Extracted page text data
BEGIN

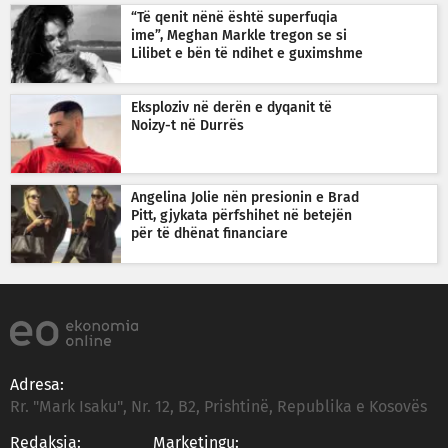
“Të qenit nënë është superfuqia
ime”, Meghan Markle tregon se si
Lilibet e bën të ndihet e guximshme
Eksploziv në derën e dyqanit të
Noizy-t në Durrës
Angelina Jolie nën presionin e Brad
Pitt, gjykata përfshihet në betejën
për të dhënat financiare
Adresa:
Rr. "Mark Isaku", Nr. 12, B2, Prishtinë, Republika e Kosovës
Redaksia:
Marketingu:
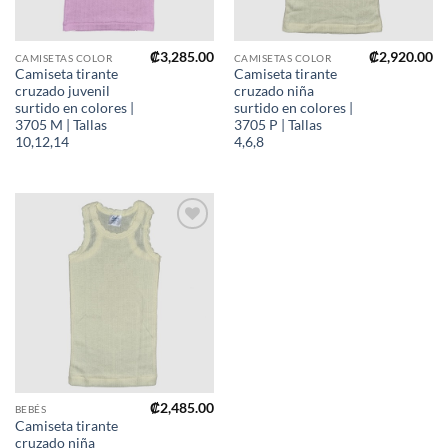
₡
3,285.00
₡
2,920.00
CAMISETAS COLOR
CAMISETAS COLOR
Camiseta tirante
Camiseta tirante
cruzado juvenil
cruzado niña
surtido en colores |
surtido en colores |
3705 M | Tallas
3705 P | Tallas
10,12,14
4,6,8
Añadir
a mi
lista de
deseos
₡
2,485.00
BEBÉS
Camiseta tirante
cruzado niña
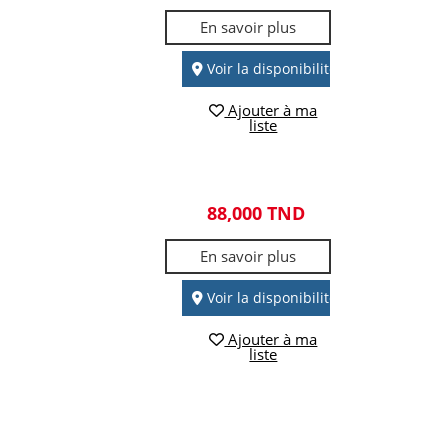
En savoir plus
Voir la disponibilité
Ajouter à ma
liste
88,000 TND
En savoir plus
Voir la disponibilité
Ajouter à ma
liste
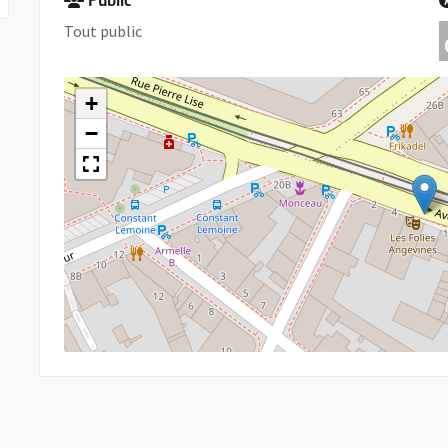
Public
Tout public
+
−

END
BEGIN

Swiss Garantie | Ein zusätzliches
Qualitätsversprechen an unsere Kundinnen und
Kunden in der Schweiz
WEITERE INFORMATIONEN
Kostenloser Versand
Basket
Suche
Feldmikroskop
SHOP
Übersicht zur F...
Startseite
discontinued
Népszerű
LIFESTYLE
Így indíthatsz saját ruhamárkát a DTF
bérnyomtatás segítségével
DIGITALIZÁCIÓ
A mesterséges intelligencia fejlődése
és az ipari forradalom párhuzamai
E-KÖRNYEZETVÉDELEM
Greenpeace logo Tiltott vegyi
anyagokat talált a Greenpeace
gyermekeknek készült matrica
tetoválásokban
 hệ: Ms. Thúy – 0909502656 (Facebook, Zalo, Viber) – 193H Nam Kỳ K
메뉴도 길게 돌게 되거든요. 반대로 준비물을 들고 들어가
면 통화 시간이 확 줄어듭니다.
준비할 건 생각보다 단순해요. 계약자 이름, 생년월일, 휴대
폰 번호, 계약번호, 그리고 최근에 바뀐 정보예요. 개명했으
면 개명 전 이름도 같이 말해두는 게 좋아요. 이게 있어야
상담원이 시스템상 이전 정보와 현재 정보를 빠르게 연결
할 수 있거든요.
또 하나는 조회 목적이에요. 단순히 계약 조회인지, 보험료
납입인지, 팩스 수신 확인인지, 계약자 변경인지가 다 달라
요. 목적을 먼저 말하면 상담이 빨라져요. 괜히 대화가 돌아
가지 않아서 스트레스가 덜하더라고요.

END
BEGIN

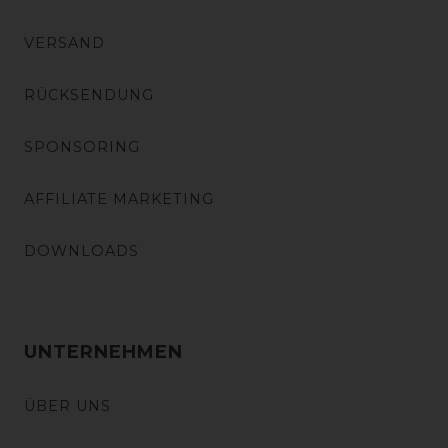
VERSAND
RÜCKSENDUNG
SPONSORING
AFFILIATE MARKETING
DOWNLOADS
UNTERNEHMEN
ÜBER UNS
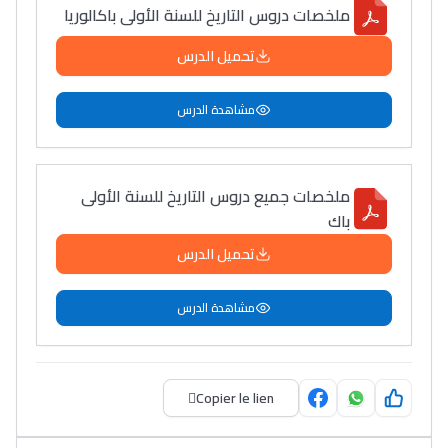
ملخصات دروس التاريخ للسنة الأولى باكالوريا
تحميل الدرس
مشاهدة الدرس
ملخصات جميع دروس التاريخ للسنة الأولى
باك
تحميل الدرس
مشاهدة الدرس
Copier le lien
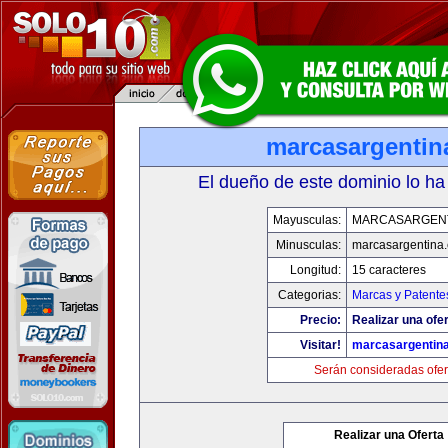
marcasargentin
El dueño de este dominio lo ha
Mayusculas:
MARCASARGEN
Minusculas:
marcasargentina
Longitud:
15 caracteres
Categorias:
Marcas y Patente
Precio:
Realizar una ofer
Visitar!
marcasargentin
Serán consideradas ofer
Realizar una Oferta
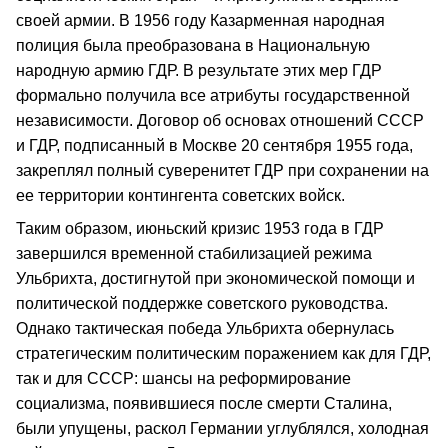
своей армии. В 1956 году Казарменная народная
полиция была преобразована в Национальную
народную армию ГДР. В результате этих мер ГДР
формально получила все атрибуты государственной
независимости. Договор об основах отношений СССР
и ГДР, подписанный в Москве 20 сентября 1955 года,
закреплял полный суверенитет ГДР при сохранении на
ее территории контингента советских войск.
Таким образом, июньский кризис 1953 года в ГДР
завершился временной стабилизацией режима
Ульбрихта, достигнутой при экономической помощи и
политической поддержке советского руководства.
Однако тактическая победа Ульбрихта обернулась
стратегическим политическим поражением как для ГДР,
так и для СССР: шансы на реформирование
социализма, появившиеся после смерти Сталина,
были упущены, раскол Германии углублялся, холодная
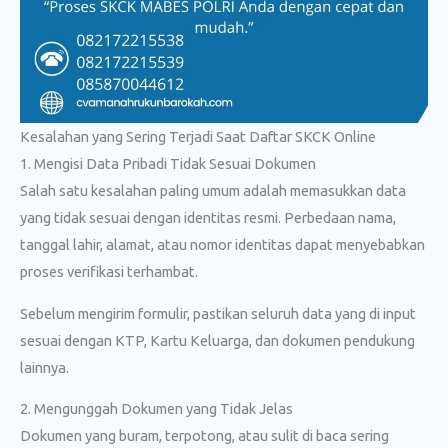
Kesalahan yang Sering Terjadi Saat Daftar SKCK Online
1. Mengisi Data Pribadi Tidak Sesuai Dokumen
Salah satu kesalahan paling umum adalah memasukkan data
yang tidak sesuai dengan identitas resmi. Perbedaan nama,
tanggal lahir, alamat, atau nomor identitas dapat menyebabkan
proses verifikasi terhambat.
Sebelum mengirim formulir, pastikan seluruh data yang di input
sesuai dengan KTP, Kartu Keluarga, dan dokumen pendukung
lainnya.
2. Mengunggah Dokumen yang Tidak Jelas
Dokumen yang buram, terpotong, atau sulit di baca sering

END

> [What to do] Out of the records above, return only the lines from the one with "El dueño de este dominio lo ha" through the one with "политической поддержке советского", exactly, and none of the pictures.

> [Solution to this problem]
El dueño de este dominio lo ha
Mayusculas:
MARCASARGEN
Minusculas:
marcasargentina
Longitud:
15 caracteres
Categorias:
Marcas y Patente
Precio:
Realizar una ofer
Visitar!
marcasargentin
Serán consideradas ofer
Realizar una Oferta
своей армии. В 1956 году Казарменная народная
полиция была преобразована в Национальную
народную армию ГДР. В результате этих мер ГДР
формально получила все атрибуты государственной
независимости. Договор об основах отношений СССР
и ГДР, подписанный в Москве 20 сентября 1955 года,
закреплял полный суверенитет ГДР при сохранении на
ее территории контингента советских войск.
Таким образом, июньский кризис 1953 года в ГДР
завершился временной стабилизацией режима
Ульбрихта, достигнутой при экономической помощи и
политической поддержке советского руководства.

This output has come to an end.